(...) Poiché, «in base al nostro regolamento la maggioranza non può chiedere la fiducia» spiega Minniti. Ma si possono trovare degli escamotage. Come votare l'ordine del giorno proposto dal presidente e sottoscritto solo da 7 consiglieri di maggioranza su 12.
Un pessimo inizio per Minniti che dà inizio alla seduta il cui scopo primario era sostituire Roberta Braggio, pilastro fino a marzo scorso della Giunta, segretaria di Claudio Burlando ai tempi in cui era ministro dei Trasporti, e dimessasi in aperta polemica con lo stesso presidente. Sei mesi di attesa con una giunta dimezzata che ieri prometteva di ristabilire la completezza dell'organo. Ma ci pensa Minniti a spiazzare l'intera sala inserendo a sorpresa la (pseudo) questione di fiducia tra le comunicazioni del presidente che prima fa un lungo elenco dei risultati e degli obiettivi della sua gestione e poi, con un ordine del giorno, chiede «piena fiducia alle sue parole e apprezzamento per il lavoro svolto nell'interesse del territorio». È troppo. Non solo per lopposizione: «in questi anni Sampierdarena è diventata il maggiore mercato della prostituzione genovese» tuonano dal Pdl, ma anche per la maggioranza con Roberta Mongiardini (Rifondazione) che, tanto per fare due esempi, gira la lama nella ferita interna alla maggioranza sulle questioni dell'ospedale Villa Scassi (che rischia di chiudere), e della linea 32 (che è stata tagliata). «Posizioni che non riflettono la maggioranza di questo consiglio», è il segnale lanciato dalla Mongiardini. Che sembra si sia messa d'accordo con il capogruppo Udc, Luca Mazzolino nelle vesti di inusuale difensore di ufficio del ruolo del presidente: «lei cadrà sotto fuoco amico e vittima di giochi di potere di chi è più attaccato alle poltrone che al territorio».
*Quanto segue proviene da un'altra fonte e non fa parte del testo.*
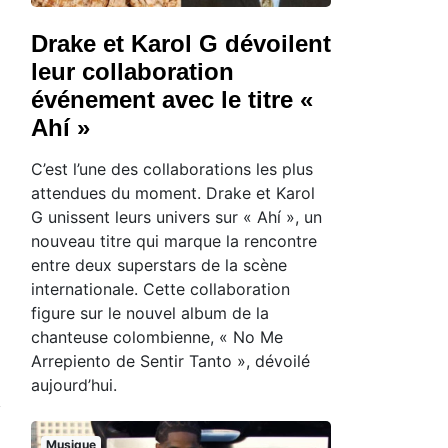
Drake et Karol G dévoilent
leur collaboration
événement avec le titre «
Ahí »
C’est l’une des collaborations les plus
attendues du moment. Drake et Karol
G unissent leurs univers sur « Ahí », un
nouveau titre qui marque la rencontre
entre deux superstars de la scène
internationale. Cette collaboration
figure sur le nouvel album de la
chanteuse colombienne, « No Me
Arrepiento de Sentir Tanto », dévoilé
aujourd’hui.
Musique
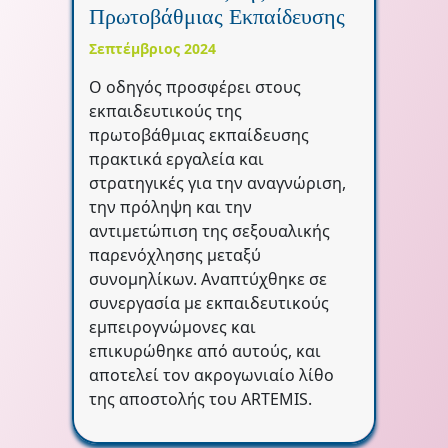
Πρωτοβάθμιας Εκπαίδευσης
Σεπτέμβριος 2024
Ο οδηγός προσφέρει στους
εκπαιδευτικούς της
πρωτοβάθμιας εκπαίδευσης
πρακτικά εργαλεία και
στρατηγικές για την αναγνώριση,
την πρόληψη και την
αντιμετώπιση της σεξουαλικής
παρενόχλησης μεταξύ
συνομηλίκων. Αναπτύχθηκε σε
συνεργασία με εκπαιδευτικούς
εμπειρογνώμονες και
επικυρώθηκε από αυτούς, και
αποτελεί τον ακρογωνιαίο λίθο
της αποστολής του ARTEMIS.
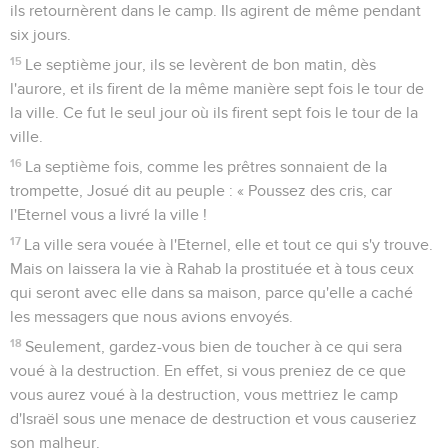
ils retournèrent dans le camp. Ils agirent de même pendant
six jours.
15
Le septième jour, ils se levèrent de bon matin, dès
l'aurore, et ils firent de la même manière sept fois le tour de
la ville. Ce fut le seul jour où ils firent sept fois le tour de la
ville.
16
La septième fois, comme les prêtres sonnaient de la
trompette, Josué dit au peuple : « Poussez des cris, car
l'Eternel vous a livré la ville !
17
La ville sera vouée à l'Eternel, elle et tout ce qui s'y trouve.
Mais on laissera la vie à Rahab la prostituée et à tous ceux
qui seront avec elle dans sa maison, parce qu'elle a caché
les messagers que nous avions envoyés.
18
Seulement, gardez-vous bien de toucher à ce qui sera
voué à la destruction. En effet, si vous preniez de ce que
vous aurez voué à la destruction, vous mettriez le camp
d'Israël sous une menace de destruction et vous causeriez
son malheur.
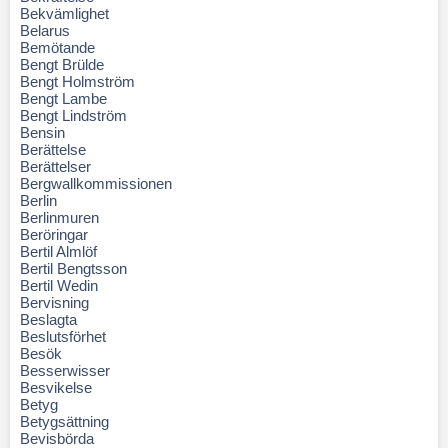
Bekvämlighet
Belarus
Bemötande
Bengt Brülde
Bengt Holmström
Bengt Lambe
Bengt Lindström
Bensin
Berättelse
Berättelser
Bergwallkommissionen
Berlin
Berlinmuren
Beröringar
Bertil Almlöf
Bertil Bengtsson
Bertil Wedin
Bervisning
Beslagta
Beslutsförhet
Besök
Besserwisser
Besvikelse
Betyg
Betygsättning
Bevisbörda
Si vota: 8 favorevoli e 11 contrari. Minniti cade sotto la scure, anzi l'astensione, di Rifondazione comunista (Roberta Mongiardini e Alessio Doga) alla quale si aggiungono Giuseppina Bosco del Gruppo Misto e Elena Di Florio, collaboratrice del commissario regionale Rosario Monteleone e che con la politica di Minniti ha da sempre segnato le distanze rimanendo ancorata al simbolo dell'Ulivo. A Minniti non resta che prendere atto del voto. Che, ricordiamo, non era un vero voto di fiducia. Infatti, invece delle dimissioni, il presidente annuncia: «nei prossimi giorni ogni consigliere riceverà una comunicazione al riguardo». «Quella comunicazione», non gli dà scampo Stefano Tortello (Pdl) subito redarguito da Minniti: «lei non ha nessun rispetto umano». A quel punto viene rinviata la discussione del primo punto all'ordine del giorno: l'assessore non serve più.